The new white nationalists are dangerous as well because they find a willing audience among mainstream white Americans who are reacting to a new set of conditions. The conditions include changing demographics, and the recognition that the country will soon no longer be majority white; globalization, and the resultant loss of jobs in the United States; racial preferences that now encompass more of the population than in the past; the language of multiculturalism; identity politics; concerns about black crime; technological advances such as the Internet, which make it easier for like-minded people to reach each other; and liberal immigration policies, which Swain believes make it harder for African Americans and other Americans with low levels of skills to find employment. The combination of these factors, she asserted, has resulted in fear and desperation on the part of good, ordinary white people, which could result in unprecedented levels of racial turmoil and conflict.
"Racial preferences cannot be sustained in a nation as diverse as ours," Swain declared, calling affirmative action and the privileging of people on the basis of race a major factor in the popularity of the new white nationalism. Once race becomes the basis for the allocation of resources, it is easy for white nationalists to claim that whites, too, should be favored. Her prescriptions for minimizing the appeal of the new white nationalism include arranging more open forums, particularly on university campuses, so that racial issues can be discussed freely; listening to white nationalists and addressing some of the concerns they raise; substituting race-neutral social welfare programs for race-based affirmative action; budgeting more support for vocational education; giving all Americans access to community college; introducing a meaningful living wage, including a government subsidy for the working poor; and changing the priorities of the national black leadership. She argued that the leadership should abandon issues such as felony disenfranchisement and reparations and concentrate on, e.g., lowering the crime rate and teaching young black men how to comport themselves when stopped by the police.

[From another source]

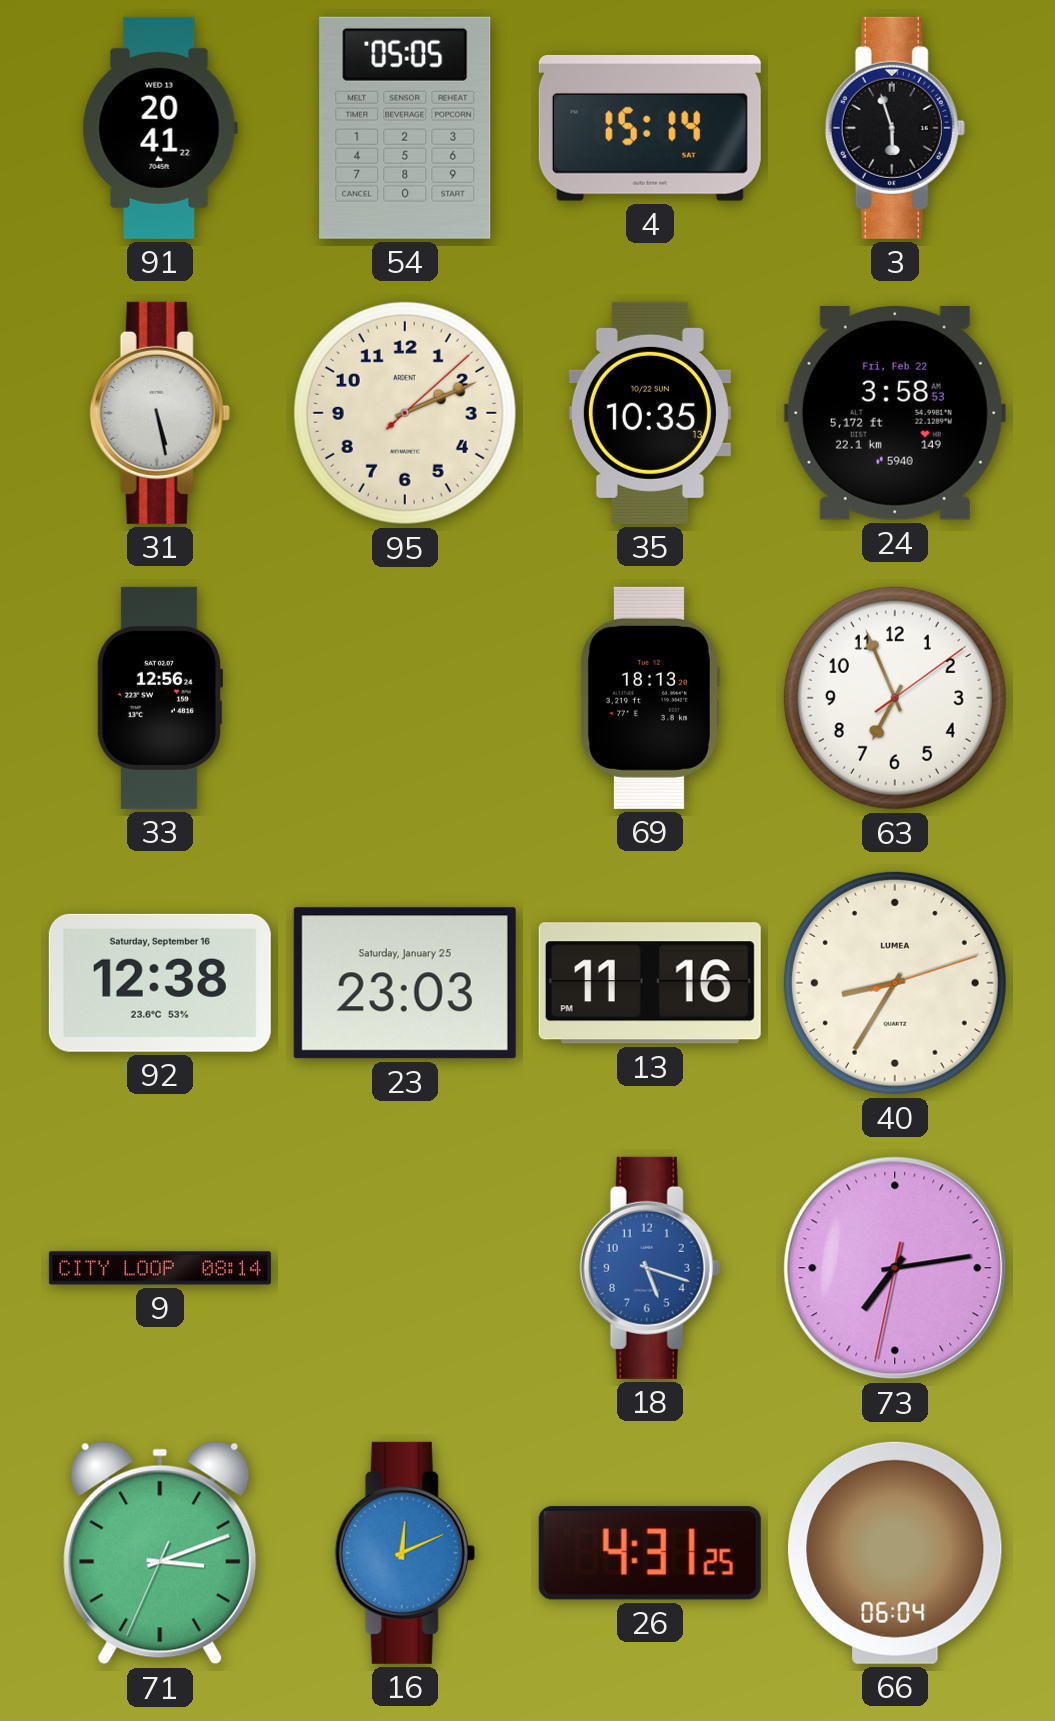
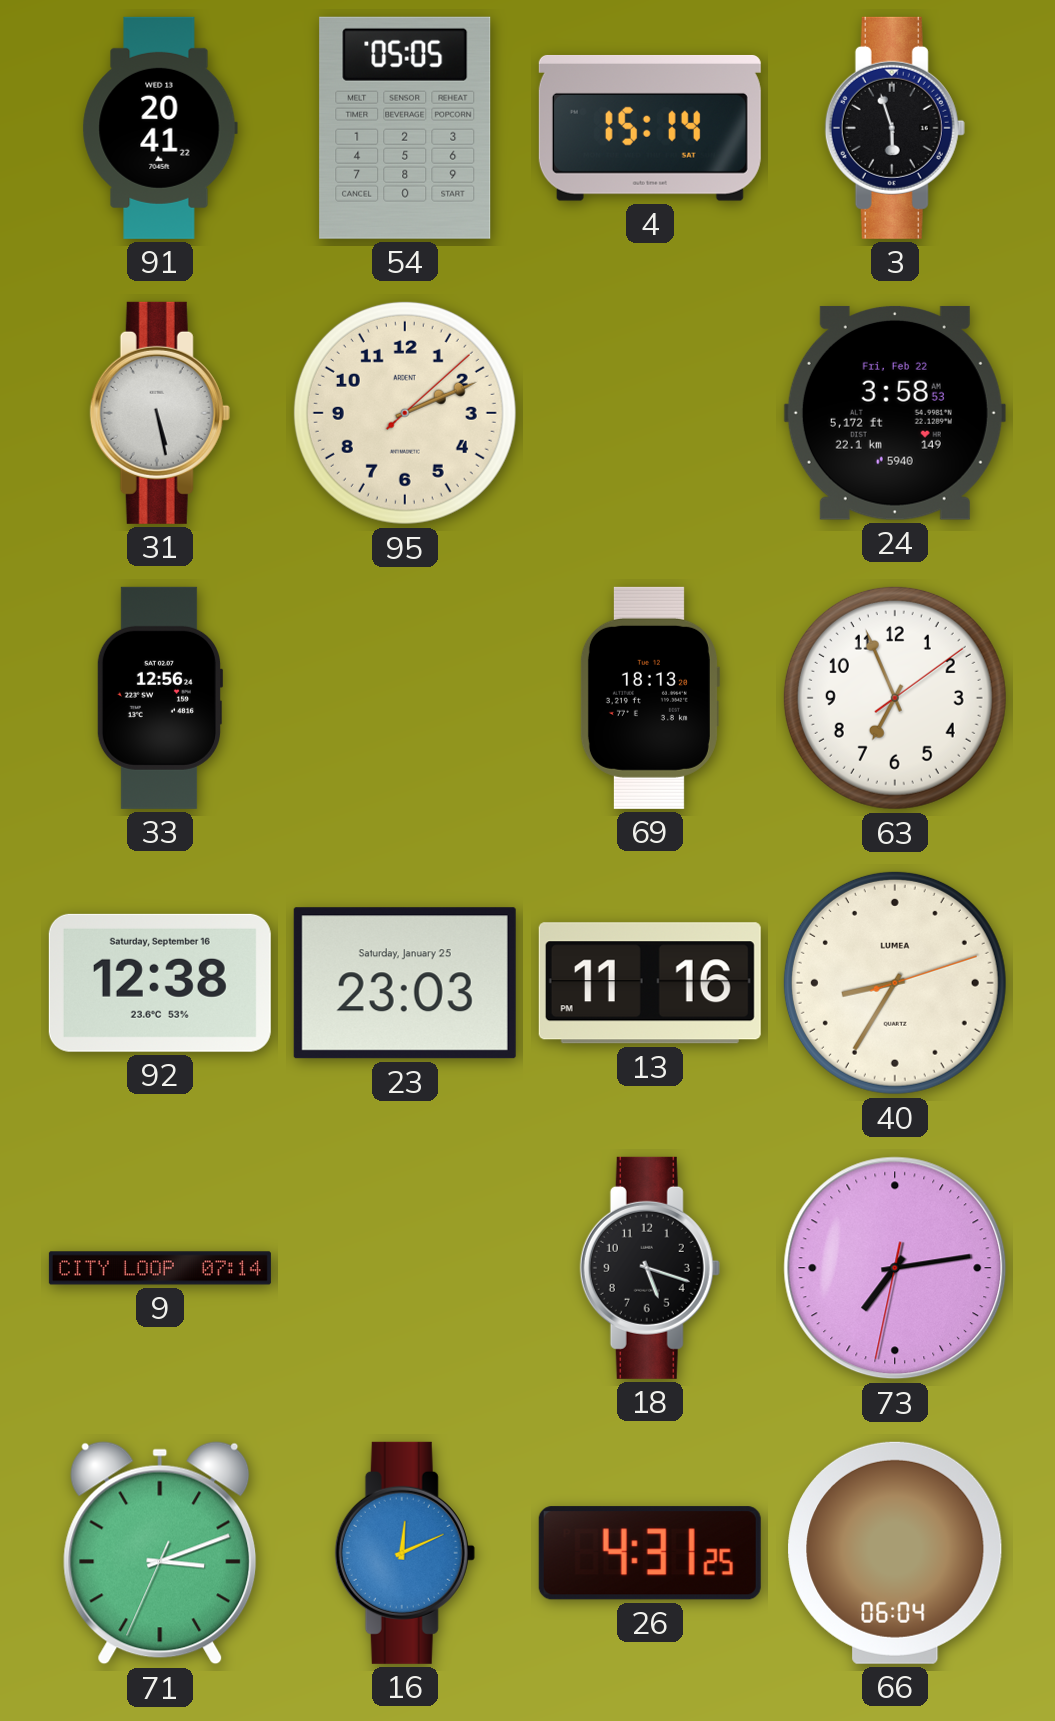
35: 10:35 -> none
9: 08:14 -> 07:14
18 dial: blue -> black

Ronald Walters agreed in large part with Swain's analysis of the strength of the new white nationalists. Alienation, he said, has spawned a social movement. The union of social and economic conservatives has resulted in the social conservatives driving the coalition's public policy agenda. He is less concerned about who the new white nationalists are, however, and more troubled by the policy results of their popularity, which he views as resulting in their having taken over much of the governmental policy-making apparatus.
Walters disagreed strongly with the prescription for giving up an emphasis on group rights and focusing instead on individualism. White Americans, he argued, understand that political strength lies in the mobilization of cohesive groups. Material goods are not gained on an individual basis in the United States; rather, they are distributed on a group basis. Because institutions and resources are finite, decisions have to be made about who gets what; who, for example, is admitted to institutions of higher education. "The politics of the SAT have to be deconstructed," Walters declared, asserting that such tests are still culturally skewed. Racial minorities should be asked to give up special preferences only if that applies to whites as well; to, e.g., the children of alumni, athletes, and people from particular geographic regions. White men still dominate U.S. institutions, he noted; affirmative action remains necessary if we are to address this disparity.
Walters charged that Swain's proposals "bear a striking resemblance to the Contract With America" and that they serve to legitimize white nationalists' claims instead of marshalling the intellectual resources needed to defeat them. Black Americans don't have the power to curb crime and illegitimacy in their communities, he argued, in large part because they lack the resources for doing so. Minority communities continue to need restitution, which also serves the larger national interest. What is at stake, he declared, is not only racial peace but the definition of democracy. As the United States becomes more diverse, the country must decide how it will fashion its response to the demographic challenge in a way that will enable it to remain a just, democratic society.